It is well known that there exist two irrational numbers $a$ and $b$ such that $a^b$ is rational.
By the way, I've been interested in the following two propositions.
Proposition 1 : For each irrational number $a\gt 0$, there exists an irrational number $b$ such that $a^b$ is rational.
Proposition 2 : For each irrational number $b$, there exists an irrational number $a$ such that $a^b$ is rational.
I got the following :
Proposition 1 is true.
Suppose that both $\frac{\ln 2}{\ln a}$ and $\frac{\ln 3}{\ln a}$ are rational. There exists a set of four non-zero integers $(m_1,m_2,n_1,n_2)$ such that $\frac{\ln 2}{\ln a}=\frac{n_1}{m_1}$ and $\frac{\ln 3}{\ln a}=\frac{n_2}{m_2}$. Since one has $a=2^{m_1/n_1}=3^{m_2/n_2}$, one has $2^{m_1n_2}=3^{m_2n_1}$. This is a contradiction. It follows that either $\frac{\ln 2}{\ln a}$ or $\frac{\ln 3}{\ln a}$ is irrational. Hence, either setting $b=\frac{\ln 2}{\ln a}$ or setting $b=\frac{\ln 3}{\ln a}$ works.

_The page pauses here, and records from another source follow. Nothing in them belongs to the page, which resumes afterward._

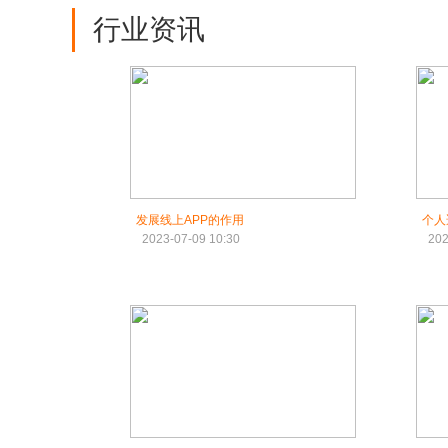
行业资讯
发展线上APP的作用
个人
2023-07-09 10:30
202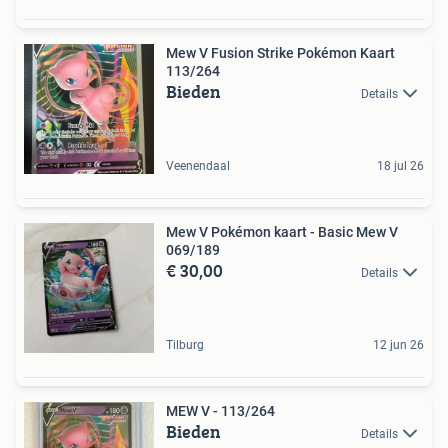
Mew V Fusion Strike Pokémon Kaart
113/264
Bieden
Details
Veenendaal
18 jul 26
Mew V Pokémon kaart - Basic Mew V
069/189
€ 30,00
Details
Tilburg
12 jun 26
MEW V - 113/264
Bieden
Details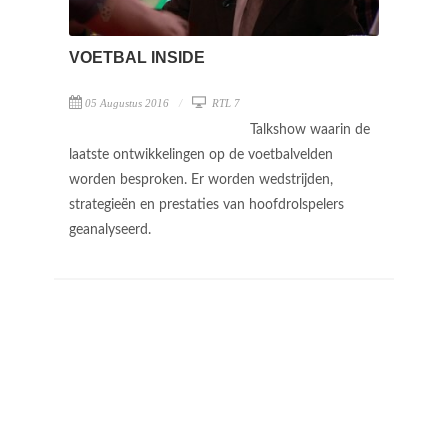
VOETBAL INSIDE
05 Augustus 2016
RTL 7
Talkshow waarin de
laatste ontwikkelingen op de voetbalvelden
worden besproken. Er worden wedstrijden,
strategieën en prestaties van hoofdrolspelers
geanalyseerd.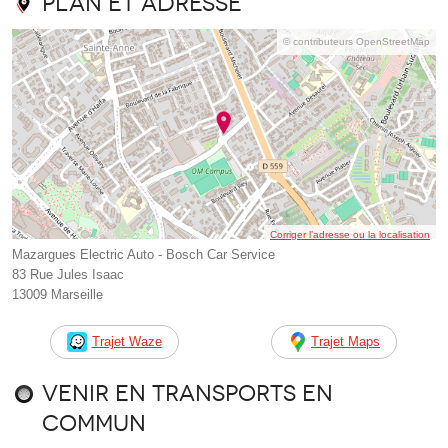
Plan et adresse
© contributeurs OpenStreetMap
Corriger l’adresse ou la localisation
Mazargues Electric Auto - Bosch Car Service
83 Rue Jules Isaac
13009 Marseille
Trajet Waze
Trajet Maps
Venir en transports en
commun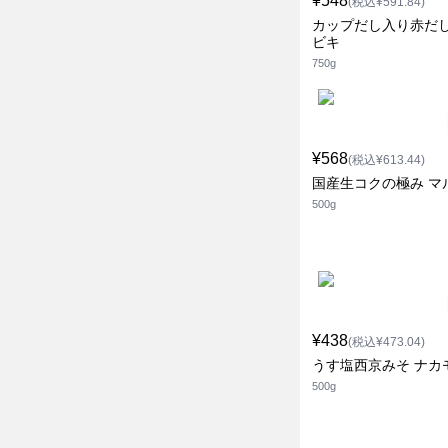
¥548
(税込¥591.84)
カップだし入り赤だし
ビキ
750g
¥568
(税込¥613.44)
国産生コクの極み マ
500g
¥438
(税込¥473.04)
うす塩西京みそ ナカ
500g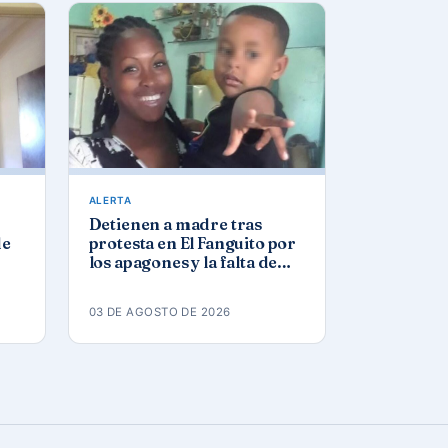
ALERTA
Detienen a madre tras
de
protesta en El Fanguito por
los apagones y la falta de
agua y gas
03 DE AGOSTO DE 2026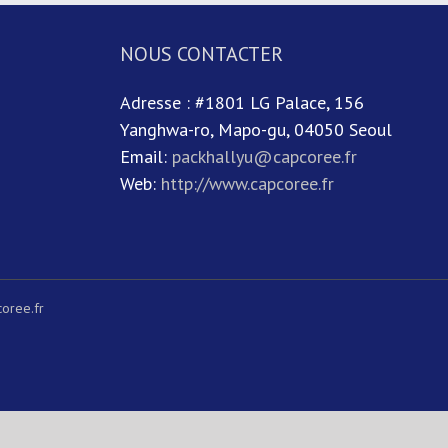
NOUS CONTACTER
Adresse : #1801 LG Palace, 156
Yanghwa-ro, Mapo-gu, 04050 Seoul
Email:
packhallyu@capcoree.fr
Web:
http://www.capcoree.fr
oree.fr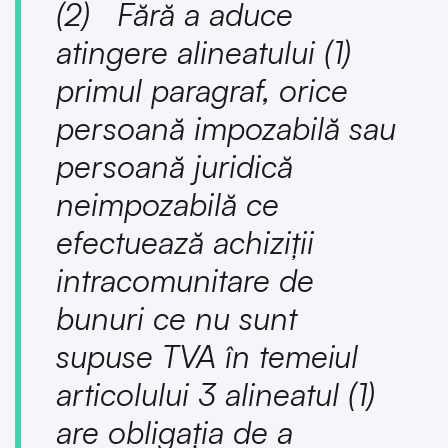
(2) Fără a aduce
atingere alineatului (1)
primul paragraf, orice
persoană impozabilă sau
persoană juridică
neimpozabilă ce
efectuează achiziții
intracomunitare de
bunuri ce nu sunt
supuse TVA în temeiul
articolului 3 alineatul (1)
are obligația de a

Then, I began to consider if proposition 2 is true.
To prove that proposition 2 is true, it is sufficient to show that for each irrational number $b$, there exists a rational number $c$ such that $c^{1/b}$ is irrational.
This seems true, but I have not been able to prove that. So, my question is the following :
Question : Is proposition 2 true? If yes, how can we show that? If no, what is a counterexample?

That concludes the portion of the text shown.